Quality: 4 out of 5
Trip-O-Meter: 3.75 out of 5
Gary Lewis was the leader of the Playboys, a group I have to admit I know absolutely nothing about, but it's clear from this LP that the man knew how to make some great sunshine pop on his solo outing. Lewis' voice belongs to the A-list, the musical side of the songwriting is generally top notch, and the better tracks here rival the work of Curt Boettcher or the Beach Boys. I'm sure it doesn't hurt that the legendary Jack Nitzsche was on hand for the arrangements. That rarefied late 60's L.A. pop-psych production sheen is on full display here as well. It's a shame this album didn't share the charts with folks such as the Mamas and the Papas or Spanky and Our Gang - the chops are certainly present and I'd be willing to say that this is a stronger album than those groups typically managed.

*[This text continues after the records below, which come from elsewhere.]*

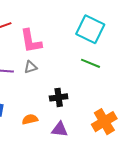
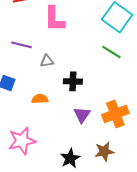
gray triangle: (31, 67) -> (47, 61), moved
purple triangle: (60, 129) -> (82, 115), moved, turned 48

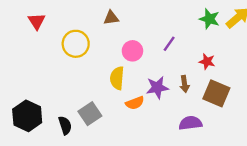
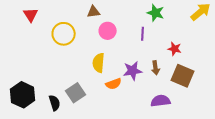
green star: (209, 19) -> (156, 13), moved
purple line: (169, 44) -> (143, 34), turned -32
pink circle: (132, 51) -> (108, 31), moved

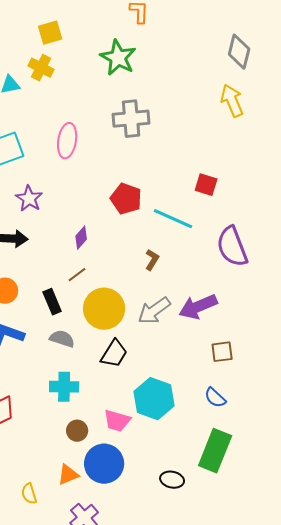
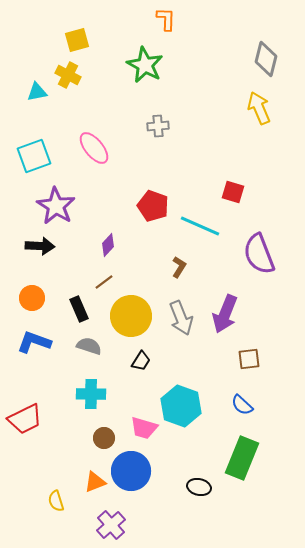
gray cross: (131, 119) -> (158, 126), size x0.6
pink ellipse: (67, 141) -> (94, 148), turned -48
purple star: (29, 199) -> (56, 206), size x1.4
purple arrow: (198, 307) -> (225, 314), turned -45
gray arrow: (154, 311) -> (181, 318), turned -76
black trapezoid: (114, 354) -> (141, 361), size x0.7

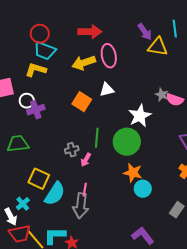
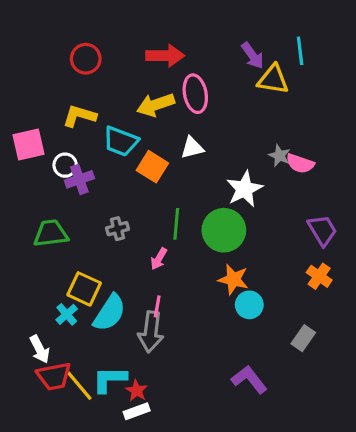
cyan trapezoid: (45, 51) -> (121, 141), moved
gray cross: (72, 150) -> (117, 229), moved
cyan cross: (23, 204) -> (67, 314), moved

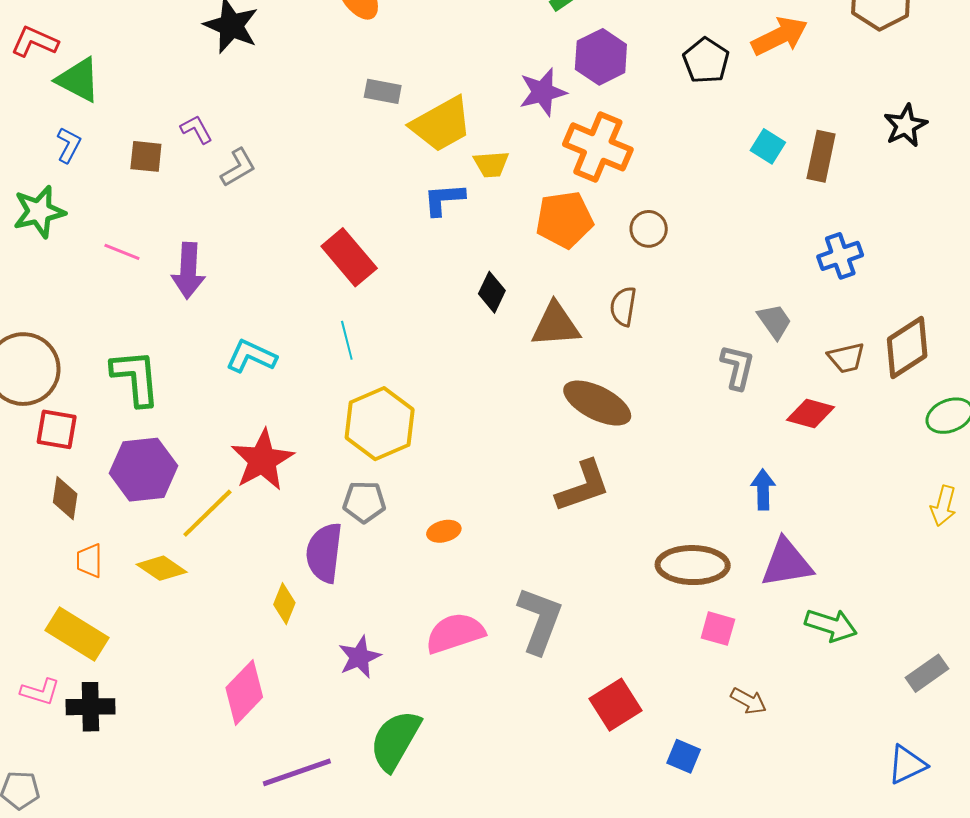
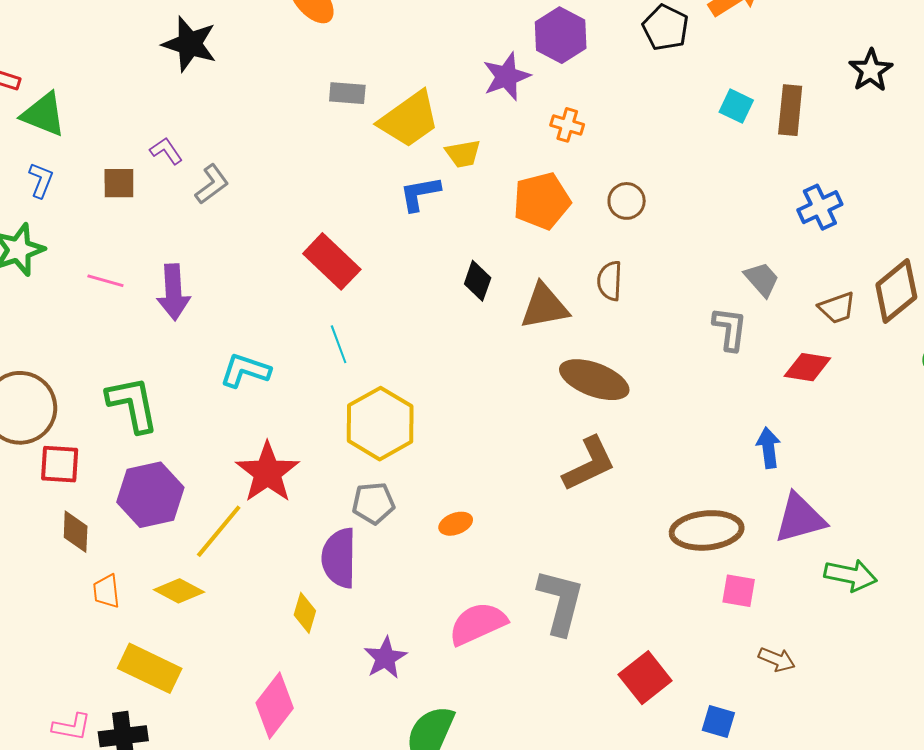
orange cross: (598, 147) -> (567, 125), size x0.5
yellow rectangle: (77, 634) -> (150, 668), moved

There are many fine tracks present here. A few of my favorites are the opening widescreen pop blast of "Jill," "Look Here Comes the Sun," which managed to rip off the Beatles' title before the Beatles had even written their Abbey Road song, and "Angel on the Corner," which could have fit perfectly onto one of the Beach Boys' late 60's LPs. There's an early attempt at country rock with "Reason to Believe," and a bit of a doo wop vibe on "Young and Carefree." Only the bubblegummy "Happiness" comes across as particularly annoying, and the production sheen almost makes me want to give it a 'get out of jail free' card.
I don't typically see this album trumpeted as an A-list sunshine pop LP, but it really is one of the better ones I've come across. Be prepared for an overdose of happy vibes, but that's almost always a prerequisite for this sort of album anyway. Truly I say unto you... Listen!